Dataset excerpts
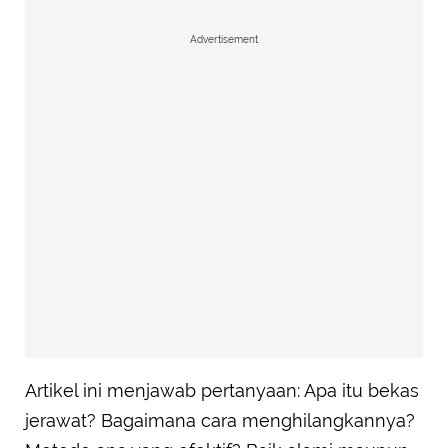
Advertisement
Artikel ini menjawab pertanyaan: Apa itu bekas
jerawat? Bagaimana cara menghilangkannya?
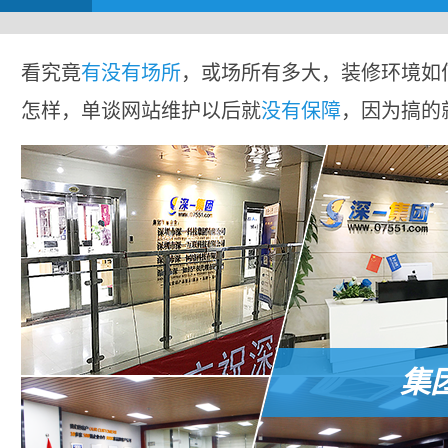
看究竟
有没有场所
，或场所有多大，装修环境如
怎样，单谈网站维护以后就
没有保障
，因为搞的
集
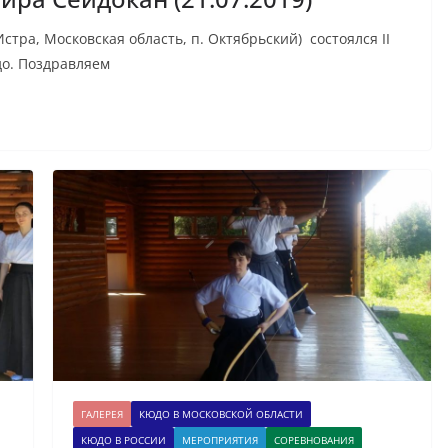
стра, Московская область, п. Октябрьский) состоялся II
до. Поздравляем
ГАЛЕРЕЯ
КЮДО В МОСКОВСКОЙ ОБЛАСТИ
КЮДО В РОССИИ
МЕРОПРИЯТИЯ
СОРЕВНОВАНИЯ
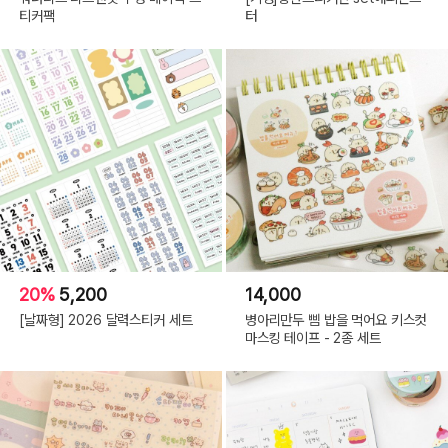
티커팩
터
20%
5,200
14,000
[날짜형] 2026 달력스티커 세트
병아리만두 삠 밥을 먹어요 키스컷
마스킹 테이프 - 2종 세트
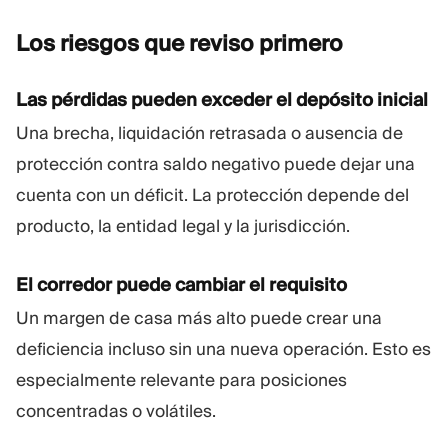
Los riesgos que reviso
primero
Las pérdidas pueden exceder el depósito inicial
Una brecha, liquidación retrasada o ausencia de
protección contra saldo negativo puede dejar una
cuenta con un déficit. La protección depende del
producto, la entidad legal y la jurisdicción.
El corredor puede cambiar el requisito
Un margen de casa más alto puede crear una
deficiencia incluso sin una nueva operación. Esto es
especialmente relevante para posiciones
concentradas o volátiles.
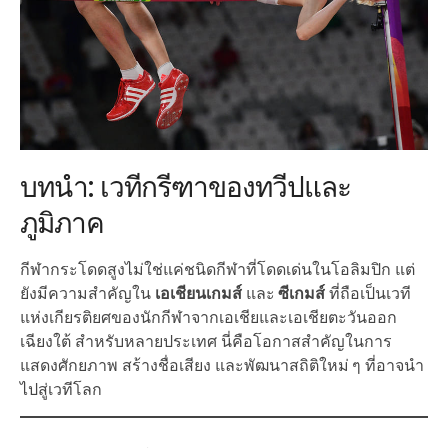
บทนำ: เวทีกรีฑาของทวีปและ
ภูมิภาค
กีฬากระโดดสูงไม่ใช่แค่ชนิดกีฬาที่โดดเด่นในโอลิมปิก แต่
ยังมีความสำคัญใน
เอเชียนเกมส์
และ
ซีเกมส์
ที่ถือเป็นเวที
แห่งเกียรติยศของนักกีฬาจากเอเชียและเอเชียตะวันออก
เฉียงใต้ สำหรับหลายประเทศ นี่คือโอกาสสำคัญในการ
แสดงศักยภาพ สร้างชื่อเสียง และพัฒนาสถิติใหม่ ๆ ที่อาจนำ
ไปสู่เวทีโลก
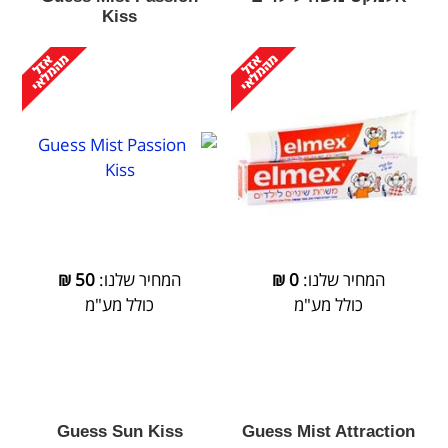
Kiss
המחיר שלנו:
0
₪
המחיר שלנו:
50
₪
כולל מע"מ
כולל מע"מ
Guess Sun Kiss
Guess Mist Attraction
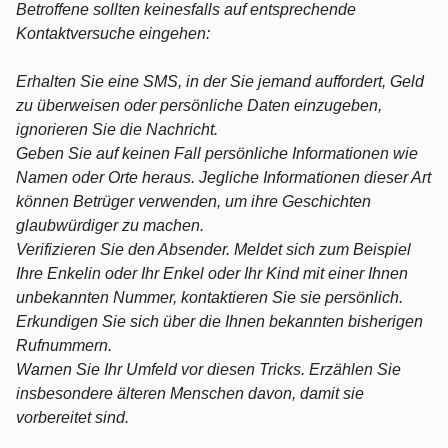
Betroffene sollten keinesfalls auf entsprechende
Kontaktversuche eingehen:
Erhalten Sie eine SMS, in der Sie jemand auffordert, Geld
zu überweisen oder persönliche Daten einzugeben,
ignorieren Sie die Nachricht.
Geben Sie auf keinen Fall persönliche Informationen wie
Namen oder Orte heraus. Jegliche Informationen dieser Art
können Betrüger verwenden, um ihre Geschichten
glaubwürdiger zu machen.
Verifizieren Sie den Absender. Meldet sich zum Beispiel
Ihre Enkelin oder Ihr Enkel oder Ihr Kind mit einer Ihnen
unbekannten Nummer, kontaktieren Sie sie persönlich.
Erkundigen Sie sich über die Ihnen bekannten bisherigen
Rufnummern.
Warnen Sie Ihr Umfeld vor diesen Tricks. Erzählen Sie
insbesondere älteren Menschen davon, damit sie
vorbereitet sind.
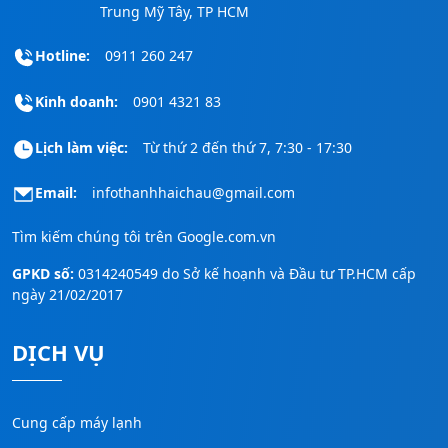
Trung Mỹ Tây, TP HCM
Hotline:
0911 260 247
Kinh doanh:
0901 4321 83
Lịch làm việc:
Từ thứ 2 đến thứ 7, 7:30 - 17:30
Email:
infothanhhaichau@gmail.com
Tìm kiếm chúng tôi trên
Google.com.vn
GPKD số:
0314240549 do Sở kế hoạnh và Đầu tư TP.HCM cấp
ngày 21/02/2017
DỊCH VỤ
Cung cấp máy lạnh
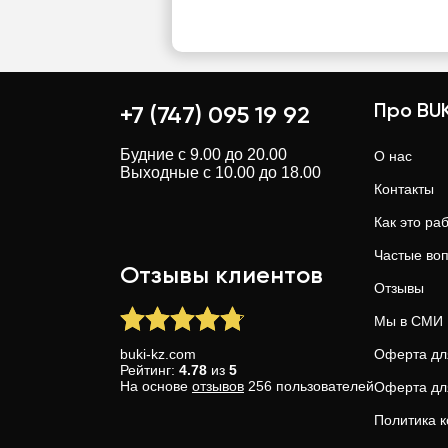
Про BUK
+7 (747) 095 19 92
Будние с 9.00 до 20.00
О нас
Выходные с 10.00 до 18.00
Контакты
Как это ра
Частые во
Отзывы клиентов
Отзывы
Мы в СМИ
buki-kz.com
Оферта дл
Рейтинг:
4.78
из
5
На основе
отзывов
256
пользователей
Оферта дл
Политика 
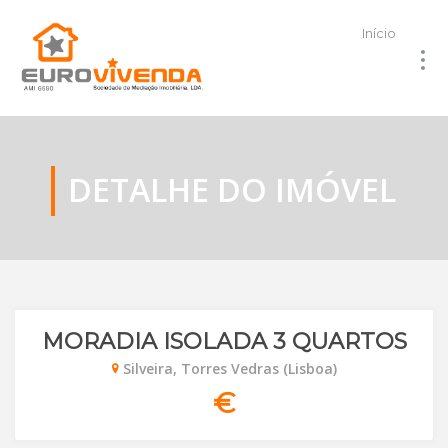
Início
DETALHE DO IMÓVEL
MORADIA ISOLADA 3 QUARTOS
Silveira, Torres Vedras (Lisboa)
€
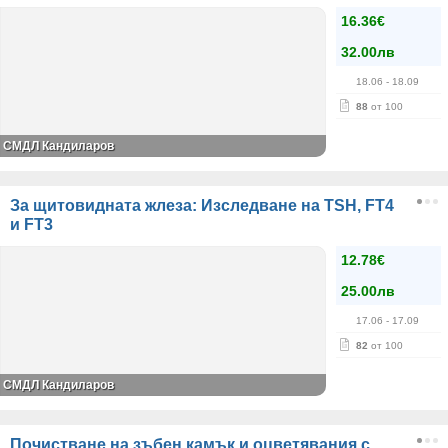
16.36€
32.00лв
18.06
- 18.09
88
от 100
СМДЛ Кандиларов
За щитовидната жлеза: Изследване на TSH, FT4
и FT3
12.78€
25.00лв
17.06
- 17.09
82
от 100
СМДЛ Кандиларов
Почистване на зъбен камък и оцветявания с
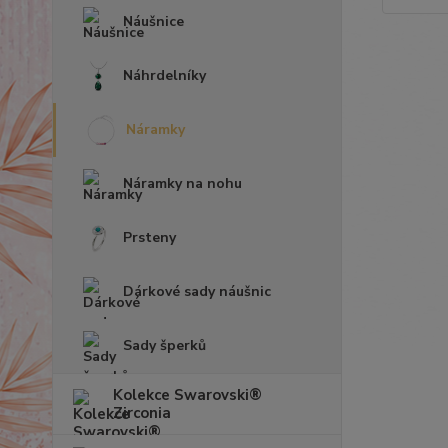
Náušnice
Náhrdelníky
Náramky
Náramky na nohu
Prsteny
Dárkové sady náušnic
Sady šperků
Kolekce Swarovski®
Zirconia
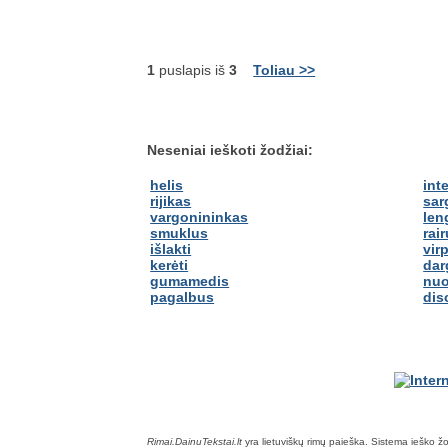
1
puslapis iš
3
Toliau >>
Neseniai ieškoti žodžiai:
helis
int
rijikas
sar
vargonininkas
len
smuklus
rair
išlakti
virp
kerėti
dar
gumamedis
nuo
pagalbus
dis
Rimai.DainuTekstai.lt
yra lietuviškų rimų paieška. Sistema ieško žodž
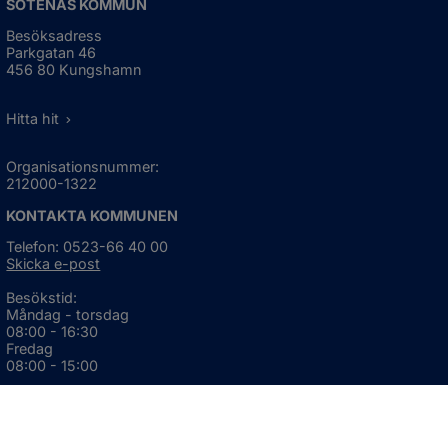
SOTENÄS KOMMUN
Besöksadress
Parkgatan 46
456 80 Kungshamn
Hitta hit
Organisationsnummer:
212000-1322
KONTAKTA KOMMUNEN
Telefon: 0523-66 40 00
Skicka e-post
Besökstid:
Måndag - torsdag
08:00 - 16:30
Fredag
08:00 - 15:00
Öppnas i nytt fönster.
För avvikande öppettider, 
klicka här
Press och informationsmaterial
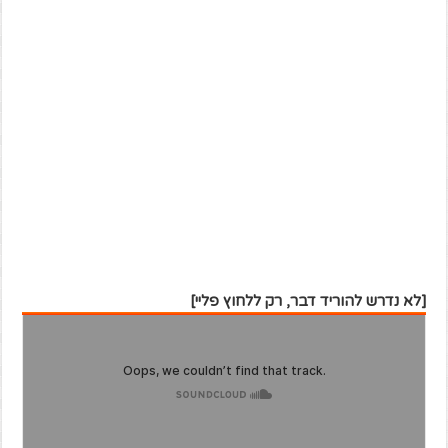
[לא נדרש להוריד דבר, רק ללחוץ פליי]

## Task instructions
Tally every line of the data that holds the word "Guess" and write the count alone.

## Output below
2